Namun dalam pandangan syariat Islam, tindakan ini tidak bisa dilepaskan dari evaluasi moral dan spiritual karena dapat menjerumuskan seseorang ke dalam kesombongan dan riya (pamer).
Pada dasarnya, Islam tidak melarang seseorang untuk menikmati rezeki yang diperolehnya secara halal. Tetapi saat kekayaan itu dijadikan ajang pamer, ajang gengsi, atau sarana untuk merendahkan orang lain, maka perilaku tersebut bertentangan dengan nilai-nilai dasar keimanan. Sebagaimana disebut:
وَلَا تُصَعِّرْ خَدَّكَ لِلنَّاسِ وَلَا تَمْشِ فِي الْأَرْضِ مَرَحًا ۗ إِنَّ اللَّـهَ لَا يُحِبُّ كُلَّ مُخْتَالٍ فَخُورٍ
“Dan janganlah engkau memalingkan mukamu dari manusia (karena sombong), dan janganlah kamu berjalan di muka bumi dengan angkuh. Sesungguhnya Allah tidak menyukai setiap orang yang sombong lagi membanggakan diri.” (QS. Luqman 31: 18)
Dalam artikel yang diterbitkan situs Liputan6 disebutkan bahwa flexing identik dengan riya dan kesombongan yang dapat menghapus pahala amalan.
Lebih jauh, media Detik juga mengulas bahwa pamer harta di media sosial termasuk kategori perbuatan sombong yang dilarang dalam Islam.
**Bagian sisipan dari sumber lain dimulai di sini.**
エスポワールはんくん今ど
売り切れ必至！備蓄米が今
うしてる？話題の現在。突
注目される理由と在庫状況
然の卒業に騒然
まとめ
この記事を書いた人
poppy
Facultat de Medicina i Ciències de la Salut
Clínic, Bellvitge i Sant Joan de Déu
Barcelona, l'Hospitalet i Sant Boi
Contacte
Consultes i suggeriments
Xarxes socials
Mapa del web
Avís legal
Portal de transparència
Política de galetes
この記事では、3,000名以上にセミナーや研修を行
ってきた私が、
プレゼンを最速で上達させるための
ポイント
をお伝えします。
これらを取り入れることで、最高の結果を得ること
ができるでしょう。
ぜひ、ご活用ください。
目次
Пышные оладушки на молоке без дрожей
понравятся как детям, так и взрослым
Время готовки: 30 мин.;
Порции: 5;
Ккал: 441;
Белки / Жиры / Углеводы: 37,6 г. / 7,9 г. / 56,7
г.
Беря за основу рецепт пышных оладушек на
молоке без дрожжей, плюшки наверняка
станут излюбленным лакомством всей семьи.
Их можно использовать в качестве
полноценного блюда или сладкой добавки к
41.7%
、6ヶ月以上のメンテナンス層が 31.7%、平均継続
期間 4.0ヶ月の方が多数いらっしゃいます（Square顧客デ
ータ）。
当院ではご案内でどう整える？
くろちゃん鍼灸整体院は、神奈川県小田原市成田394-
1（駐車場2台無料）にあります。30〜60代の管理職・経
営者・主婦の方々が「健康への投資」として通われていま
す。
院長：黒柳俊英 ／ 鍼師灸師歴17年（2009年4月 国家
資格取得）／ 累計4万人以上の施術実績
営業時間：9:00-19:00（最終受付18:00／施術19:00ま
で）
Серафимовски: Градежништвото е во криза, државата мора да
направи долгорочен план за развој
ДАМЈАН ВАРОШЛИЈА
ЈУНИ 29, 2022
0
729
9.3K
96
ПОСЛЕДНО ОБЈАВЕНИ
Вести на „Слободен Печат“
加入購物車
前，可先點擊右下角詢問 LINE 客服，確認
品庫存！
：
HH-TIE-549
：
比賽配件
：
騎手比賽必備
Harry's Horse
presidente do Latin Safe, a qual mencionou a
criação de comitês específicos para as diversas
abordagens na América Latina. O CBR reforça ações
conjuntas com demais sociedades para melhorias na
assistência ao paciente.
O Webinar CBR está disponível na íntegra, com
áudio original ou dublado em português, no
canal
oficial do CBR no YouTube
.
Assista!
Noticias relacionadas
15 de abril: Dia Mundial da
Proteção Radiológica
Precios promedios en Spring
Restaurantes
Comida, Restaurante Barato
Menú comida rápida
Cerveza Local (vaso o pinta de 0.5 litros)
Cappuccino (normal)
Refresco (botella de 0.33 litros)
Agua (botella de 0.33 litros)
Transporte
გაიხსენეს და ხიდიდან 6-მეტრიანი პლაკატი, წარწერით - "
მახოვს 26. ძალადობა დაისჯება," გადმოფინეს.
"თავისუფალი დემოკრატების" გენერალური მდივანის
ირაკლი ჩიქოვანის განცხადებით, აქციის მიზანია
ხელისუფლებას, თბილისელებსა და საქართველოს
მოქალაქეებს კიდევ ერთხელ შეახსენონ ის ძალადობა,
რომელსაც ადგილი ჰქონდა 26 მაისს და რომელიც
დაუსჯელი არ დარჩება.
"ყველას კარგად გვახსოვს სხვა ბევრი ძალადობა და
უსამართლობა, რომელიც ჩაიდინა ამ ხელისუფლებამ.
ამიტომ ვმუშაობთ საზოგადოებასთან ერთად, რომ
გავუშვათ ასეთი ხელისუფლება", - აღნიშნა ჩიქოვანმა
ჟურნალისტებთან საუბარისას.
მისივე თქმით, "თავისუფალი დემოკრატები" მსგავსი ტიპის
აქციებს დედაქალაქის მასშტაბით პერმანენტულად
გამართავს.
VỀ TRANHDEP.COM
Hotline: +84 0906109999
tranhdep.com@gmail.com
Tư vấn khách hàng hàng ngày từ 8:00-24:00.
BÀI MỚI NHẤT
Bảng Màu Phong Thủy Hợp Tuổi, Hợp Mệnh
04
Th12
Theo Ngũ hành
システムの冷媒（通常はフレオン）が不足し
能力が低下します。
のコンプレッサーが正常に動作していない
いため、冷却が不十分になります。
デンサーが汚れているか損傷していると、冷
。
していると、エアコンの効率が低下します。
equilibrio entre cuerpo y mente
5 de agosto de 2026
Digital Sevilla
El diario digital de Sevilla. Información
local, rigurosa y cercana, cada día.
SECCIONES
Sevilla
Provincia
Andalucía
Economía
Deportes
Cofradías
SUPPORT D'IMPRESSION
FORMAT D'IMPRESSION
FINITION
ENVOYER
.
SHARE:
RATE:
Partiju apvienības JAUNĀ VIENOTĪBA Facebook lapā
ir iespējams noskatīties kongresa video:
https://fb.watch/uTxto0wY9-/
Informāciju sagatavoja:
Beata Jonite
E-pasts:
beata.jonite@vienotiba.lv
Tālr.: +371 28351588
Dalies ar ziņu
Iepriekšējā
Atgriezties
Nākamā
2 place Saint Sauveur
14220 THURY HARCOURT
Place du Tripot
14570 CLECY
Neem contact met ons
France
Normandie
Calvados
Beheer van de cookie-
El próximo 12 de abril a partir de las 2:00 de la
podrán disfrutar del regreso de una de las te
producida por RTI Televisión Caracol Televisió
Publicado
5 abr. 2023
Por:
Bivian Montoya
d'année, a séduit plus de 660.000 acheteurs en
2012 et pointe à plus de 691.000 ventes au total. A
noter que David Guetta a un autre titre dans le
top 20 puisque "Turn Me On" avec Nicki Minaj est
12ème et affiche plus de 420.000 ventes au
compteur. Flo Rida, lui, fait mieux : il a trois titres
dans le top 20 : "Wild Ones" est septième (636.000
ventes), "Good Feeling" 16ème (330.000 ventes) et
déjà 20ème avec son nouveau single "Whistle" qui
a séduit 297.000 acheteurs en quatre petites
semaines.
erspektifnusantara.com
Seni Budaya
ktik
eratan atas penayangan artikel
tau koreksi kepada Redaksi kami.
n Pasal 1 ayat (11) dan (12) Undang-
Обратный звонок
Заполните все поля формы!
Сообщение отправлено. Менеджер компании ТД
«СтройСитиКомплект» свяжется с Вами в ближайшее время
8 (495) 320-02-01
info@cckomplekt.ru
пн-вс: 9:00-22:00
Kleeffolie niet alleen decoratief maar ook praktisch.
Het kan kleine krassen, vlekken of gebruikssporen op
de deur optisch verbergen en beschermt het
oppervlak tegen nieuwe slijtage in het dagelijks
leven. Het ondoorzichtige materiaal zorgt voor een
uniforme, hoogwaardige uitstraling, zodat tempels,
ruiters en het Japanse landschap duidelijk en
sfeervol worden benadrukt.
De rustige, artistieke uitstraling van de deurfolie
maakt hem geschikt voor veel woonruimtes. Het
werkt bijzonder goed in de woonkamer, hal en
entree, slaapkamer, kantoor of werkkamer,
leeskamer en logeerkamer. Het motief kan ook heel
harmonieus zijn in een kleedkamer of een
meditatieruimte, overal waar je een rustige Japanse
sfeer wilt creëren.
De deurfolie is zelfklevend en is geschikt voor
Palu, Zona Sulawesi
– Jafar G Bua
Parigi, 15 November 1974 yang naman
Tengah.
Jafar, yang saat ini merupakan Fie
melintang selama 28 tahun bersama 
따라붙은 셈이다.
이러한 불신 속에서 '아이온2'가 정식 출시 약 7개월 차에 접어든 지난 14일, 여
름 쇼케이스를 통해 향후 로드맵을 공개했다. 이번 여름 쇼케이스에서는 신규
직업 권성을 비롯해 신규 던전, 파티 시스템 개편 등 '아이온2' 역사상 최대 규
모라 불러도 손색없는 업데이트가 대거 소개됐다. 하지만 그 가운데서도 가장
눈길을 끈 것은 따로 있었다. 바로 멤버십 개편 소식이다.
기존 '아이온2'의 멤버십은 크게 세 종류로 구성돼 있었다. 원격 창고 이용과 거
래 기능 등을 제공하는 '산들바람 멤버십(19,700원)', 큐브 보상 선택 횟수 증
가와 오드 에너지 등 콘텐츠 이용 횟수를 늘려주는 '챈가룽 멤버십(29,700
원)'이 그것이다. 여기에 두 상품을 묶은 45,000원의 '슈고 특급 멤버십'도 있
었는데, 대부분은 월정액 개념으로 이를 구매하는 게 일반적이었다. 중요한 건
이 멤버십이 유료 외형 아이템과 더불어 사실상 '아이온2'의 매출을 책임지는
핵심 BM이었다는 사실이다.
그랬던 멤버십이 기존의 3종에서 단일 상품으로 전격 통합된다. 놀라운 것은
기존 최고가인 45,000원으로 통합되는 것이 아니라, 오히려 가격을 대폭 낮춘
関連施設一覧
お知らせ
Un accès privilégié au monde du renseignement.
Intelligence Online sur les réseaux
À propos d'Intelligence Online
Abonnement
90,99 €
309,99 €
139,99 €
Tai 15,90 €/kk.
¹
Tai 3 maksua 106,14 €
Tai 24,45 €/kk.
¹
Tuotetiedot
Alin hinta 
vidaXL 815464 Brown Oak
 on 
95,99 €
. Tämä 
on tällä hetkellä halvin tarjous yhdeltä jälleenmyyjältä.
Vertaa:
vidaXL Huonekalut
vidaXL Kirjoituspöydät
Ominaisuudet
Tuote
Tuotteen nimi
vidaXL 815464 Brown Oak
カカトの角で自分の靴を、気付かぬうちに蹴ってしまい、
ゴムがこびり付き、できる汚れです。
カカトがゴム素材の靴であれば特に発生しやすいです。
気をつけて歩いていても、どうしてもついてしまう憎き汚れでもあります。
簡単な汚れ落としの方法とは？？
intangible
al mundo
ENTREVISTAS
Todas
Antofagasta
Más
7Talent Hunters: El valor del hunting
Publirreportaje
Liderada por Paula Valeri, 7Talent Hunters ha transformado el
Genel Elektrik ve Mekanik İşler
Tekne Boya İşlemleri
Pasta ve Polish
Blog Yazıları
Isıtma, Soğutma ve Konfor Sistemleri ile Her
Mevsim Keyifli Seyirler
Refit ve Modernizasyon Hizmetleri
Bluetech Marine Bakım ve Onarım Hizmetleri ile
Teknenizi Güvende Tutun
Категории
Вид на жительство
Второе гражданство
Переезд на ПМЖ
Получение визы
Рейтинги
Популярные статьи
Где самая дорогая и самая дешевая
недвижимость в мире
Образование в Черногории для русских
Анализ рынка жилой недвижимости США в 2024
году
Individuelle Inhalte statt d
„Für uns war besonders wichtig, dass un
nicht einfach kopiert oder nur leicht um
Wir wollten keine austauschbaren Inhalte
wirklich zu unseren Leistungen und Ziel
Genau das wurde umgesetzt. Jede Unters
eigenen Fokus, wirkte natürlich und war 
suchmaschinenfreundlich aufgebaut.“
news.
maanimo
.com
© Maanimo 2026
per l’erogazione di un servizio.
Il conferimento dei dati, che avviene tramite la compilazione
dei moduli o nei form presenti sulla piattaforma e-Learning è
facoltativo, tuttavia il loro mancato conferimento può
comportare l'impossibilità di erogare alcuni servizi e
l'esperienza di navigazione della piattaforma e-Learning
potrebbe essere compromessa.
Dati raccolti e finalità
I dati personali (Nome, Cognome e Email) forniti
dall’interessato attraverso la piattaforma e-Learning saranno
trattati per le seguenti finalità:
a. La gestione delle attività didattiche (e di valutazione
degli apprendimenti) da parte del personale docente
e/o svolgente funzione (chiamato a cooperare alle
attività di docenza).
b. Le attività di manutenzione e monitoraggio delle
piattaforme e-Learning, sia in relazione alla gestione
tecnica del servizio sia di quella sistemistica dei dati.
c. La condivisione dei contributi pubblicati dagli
Menurut ulama, pamer kekayaan bisa menimbulkan tiga bahaya utama: pertama, mengundang iri hati dari orang lain; kedua, meneguhkan ego dan merusak adab rendah hati; dan ketiga, bisa menjadi penghalang pahala jika niatnya bukan untuk ibadah atau kebaikan. Bahkan laman resmi Kemenag menyatakan bahwa memamerkan harta atau amal bisa menghilangkan pahala.
Meski demikian, penting dicatat bahwa memperlihatkan nikmat Allah seperti usaha yang halal, keberhasilan yang benar, atau kemewahan dengan niat yang tepat dan tidak untuk membanggakan diri, bisa diperbolehkan. Kuncinya adalah niat dan cara.
Jika niatnya untuk syukur dan mengingatkan diri bahwa semua dari Allah, dan dilakukan tanpa merendahkan orang lain, maka ia bukan flexing yang tercela menurut syariat.
Dengan demikian, bagi setiap Muslim, kecanggihan platform digital dan kemudahan berbagi hidup bukanlah alasan untuk mengabaikan etika.
Menahan keinginan untuk pamer, mengedepankan rasa syukur, serta tetap rendah hati adalah bagian dari membina keimanan yang matang dan menjaga keindahan akhlak Islam.